> [Task goal] Show every line from the entries that follow which holds the word "July".

> [Exercise data]
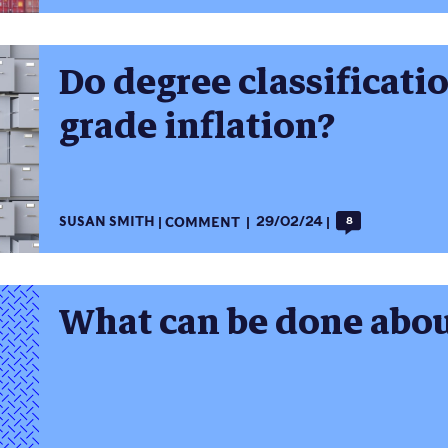
Do degree classificati
grade inflation?
SUSAN SMITH
COMMENT
29/02/24
8
What can be done abou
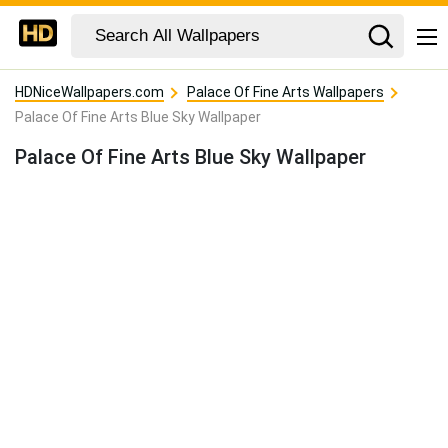
HDNiceWallpapers.com
Palace Of Fine Arts Wallpapers
Palace Of Fine Arts Blue Sky Wallpaper
Palace Of Fine Arts Blue Sky Wallpaper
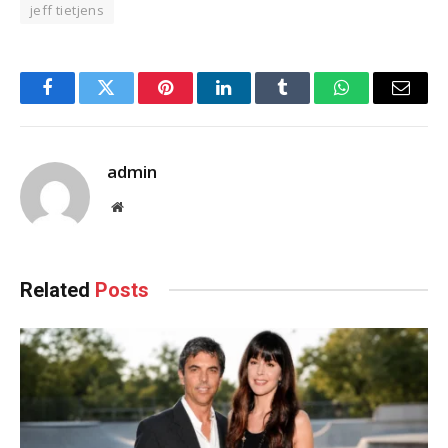
jeff tietjens
Facebook
Twitter
Pinterest
LinkedIn
Tumblr
WhatsApp
Email
admin
Website
Related
Posts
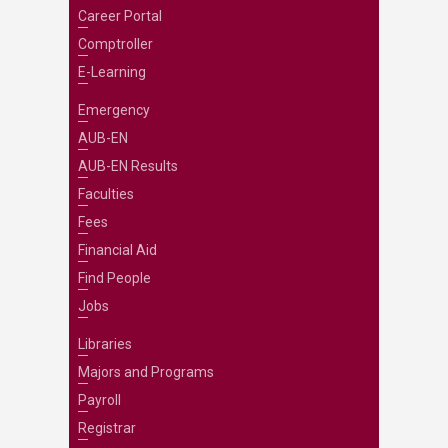
Career Portal
Comptroller
E-Learning
Emergency
AUB-EN
AUB-EN Results
Faculties
Fees
Financial Aid
Find People
Jobs
Libraries
Majors and Programs
Payroll
Registrar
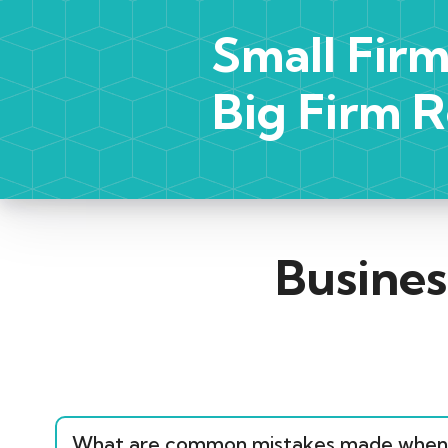
Small Firm
Big Firm R
Busines
What are common mistakes made when 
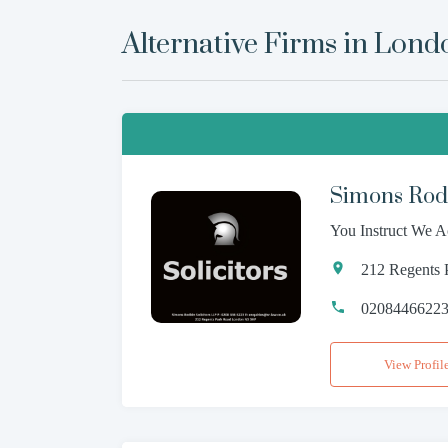
Alternative Firms in
Lond
Simons Rodk
You Instruct We A
212 Regents
0208446622
View Profil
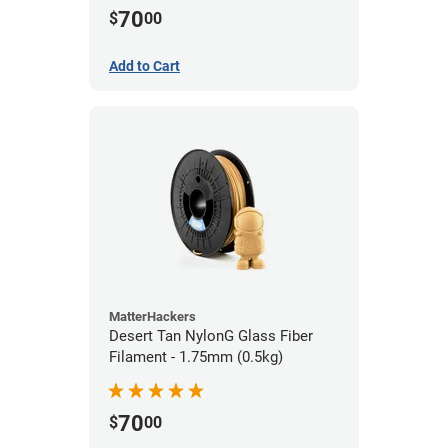
70
$
00
Add to Cart
MatterHackers
Desert Tan NylonG Glass Fiber
Filament - 1.75mm (0.5kg)
70
$
00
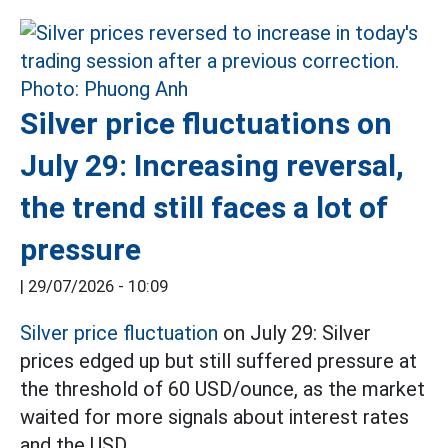
Silver price fluctuations on
July 29: Increasing reversal,
the trend still faces a lot of
pressure
|
29/07/2026 - 10:09
Silver price fluctuation
on July 29: Silver
prices edged up but still suffered pressure at
the threshold of 60 USD/ounce, as the market
waited for more signals about interest rates
and the USD.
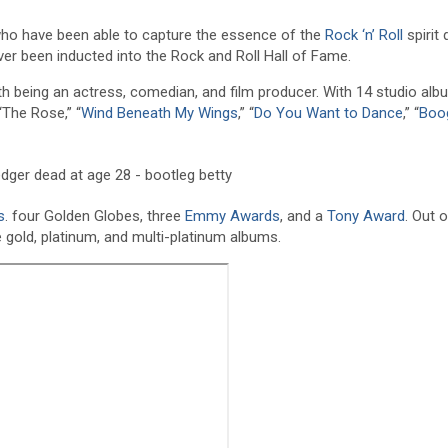
e who have been able to capture the essence of the
Rock ‘n’ Roll
spirit 
ver been inducted into the Rock and Roll Hall of Fame.
ith being an actress, comedian, and film producer. With 14 studio al
“The Rose,” “
Wind Beneath My Wings
,” “
Do You Want to Dance
,” “
Boo
s
. four Golden Globes, three
Emmy Awards
, and a
Tony Award
. Out 
e gold, platinum, and multi-platinum albums.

> [Result of the exercise]
July 29: Increasing reversal,
on July 29: Silver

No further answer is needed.